Governo battuto in commissione Bilancio alla Camera su una modifica, presentata dall'Mpa e identica ad una dell'Udc, alla ‘Legge di Stabilità’: l'emendamento sopprime una norma sull'utilizzo dei fondi Fas da parte delle regioni per i trasporti pubblici locali e le spese sanitarie ospedaliere. L’emendamento, su cui c'era il parere contrario del governo, è stato approvato con 24 voti (20 delle opposizioni, 3 di Fli e 1 dell’Mpa) contro i 22 della maggioranza.
Secco il giudizio di Dario Franceschini, presidente dei deputati del Pd: “La maggioranza non esiste più e sarebbe bene per il paese se tutti ne prendessero atto. La votazione di oggi in commissione Bilancio e il comportamento di Fli e Mpa sono la conseguenza dell'ottusità del governo nel rifiutare ogni miglioramento al testo della legge di stabilità e parlano più chiaro di qualsiasi cosa”.
Episodio emblematico della scarsa presa dell’esecutivo e dell’inesistenza i una maggioranza degna di tal nome: Pierpaolo Baretta, capogruppo del Pd in commissione Bilancio alla Camera, ha affermato che “il governo è nel pallone, la maggioranza non tiene. La legge di stabilità è da rifare, siano portati subito in parlamento i nuovi provvedimenti che ha annunciato”.
Anche Francesco Boccia, coordinatore delle commissioni economiche del gruppo Pd alla Camera, è intervenuto sulla questione mettendo in evidenza che “il governo da solo può solo andare a casa. Il Ddl di Stabilità, non ha più la maggioranza. Tremonti tragga le conseguenze e cambi il testo tenendo conto dei contributi dell'opposizione”
"Si spostavano risorse dagli investimenti alla spesa corrente predisponendo un uso improprio dei fondi Fas - ha detto Massimo Vannucci - al di là del contenuto, poi, il voto di oggi è la giusta reazione ad una Legge di Stabilità in cui c'e' scritto poco o niente e si pretende che sia pure intoccabile. Si è così espressa – ha concluso il parlamentare del Pd - l'insofferenza del Parlamento verso l'arroganza del governo".

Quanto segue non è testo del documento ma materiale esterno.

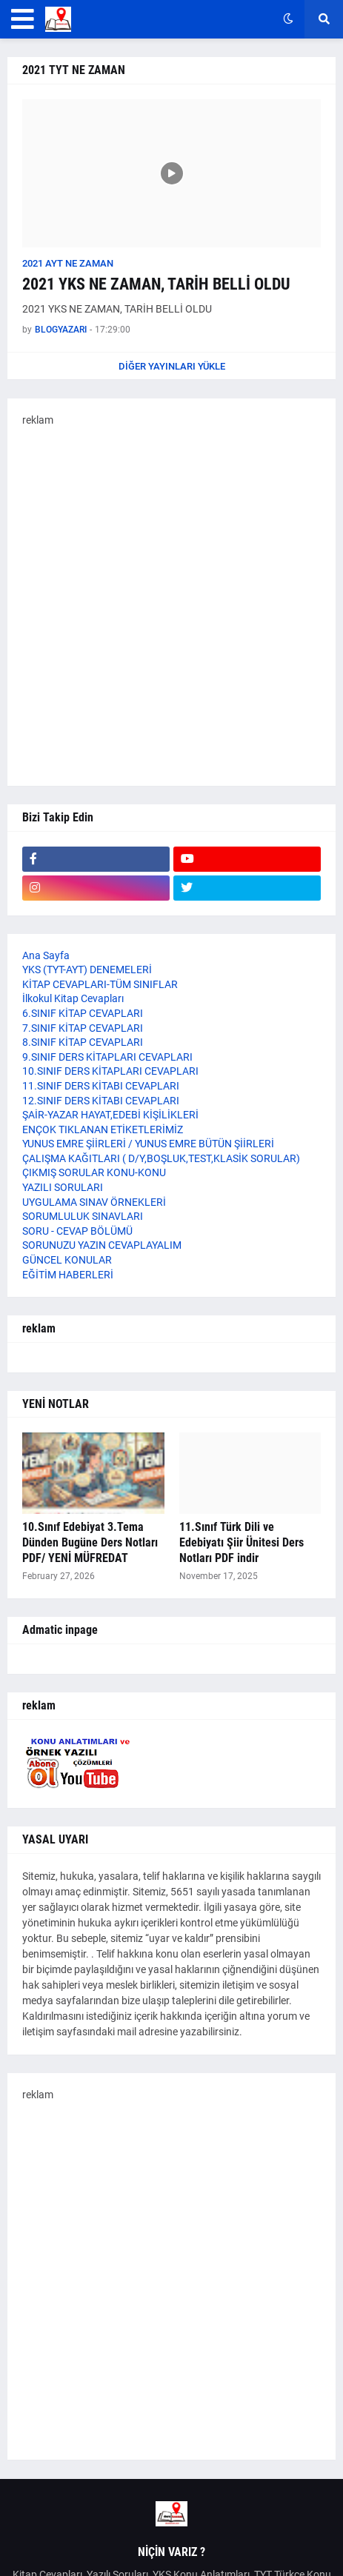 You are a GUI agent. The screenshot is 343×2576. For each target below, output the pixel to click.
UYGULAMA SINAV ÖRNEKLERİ (94, 1202)
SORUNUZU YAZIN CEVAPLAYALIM (102, 1245)
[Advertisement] (171, 599)
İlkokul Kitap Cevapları (73, 998)
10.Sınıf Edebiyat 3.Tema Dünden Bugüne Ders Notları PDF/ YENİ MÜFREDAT (90, 1542)
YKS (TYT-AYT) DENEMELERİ (87, 969)
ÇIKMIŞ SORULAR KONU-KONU (94, 1172)
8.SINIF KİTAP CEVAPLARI (82, 1042)
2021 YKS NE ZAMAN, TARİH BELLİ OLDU (156, 284)
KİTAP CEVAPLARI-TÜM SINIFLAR (100, 984)
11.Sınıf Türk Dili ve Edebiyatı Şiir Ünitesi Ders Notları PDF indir (241, 1542)
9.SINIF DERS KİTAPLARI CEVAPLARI (107, 1057)
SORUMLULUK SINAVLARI (82, 1216)
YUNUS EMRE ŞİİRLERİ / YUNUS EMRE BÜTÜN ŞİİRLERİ (148, 1143)
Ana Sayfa (46, 955)
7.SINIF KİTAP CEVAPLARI (82, 1028)
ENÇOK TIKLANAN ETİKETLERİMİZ (102, 1129)
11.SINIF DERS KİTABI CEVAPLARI (100, 1086)
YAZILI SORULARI (62, 1187)
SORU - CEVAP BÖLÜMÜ (77, 1231)
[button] (22, 19)
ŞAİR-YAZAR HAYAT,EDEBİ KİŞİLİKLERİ (110, 1115)
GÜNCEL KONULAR (67, 1260)
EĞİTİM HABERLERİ (67, 1275)
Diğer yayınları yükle (172, 366)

Per Michele Meta, capogruppo della commissione Trasporti alla Camera, si tratta di “un duro colpo per il governo. L'artifizio contabile di Tremonti di utilizzare i fondi Fas per pagare i costi del trasporto pubblico locale s'è mostrato un misero tentativo per far ricadere tutti i costi sulle regioni. Il governo prenda atto del significato di quel voto e riscriva profondamente la legge di stabilità prima che il settore vada in fibrillazione. Il voto di oggi ha anche un chiaro dato politico - ha concluso Meta - la maggioranza è implosa e il patto di legislatura evocato da Berlusconi solo qualche ora fa è già carta straccia".
“Al terzo voto sugli emendamenti sulla ‘legge di stabilità’ in commissione Bilancio il Governo è stato battuto – questo il commento di Marina Sereni - perché non è in grado neppure di ascoltare le ragioni dei parlamentari della sua stessa maggioranza. Il Paese è stanco e sfiduciato, questo Governo è alla paralisi e produce danni irreparabili. Prima si esce da questa situazione di immobilismo - ha ribadito la parlamentare e vicepresidente dell’Assemblea nazionale del Pd - e meglio è”.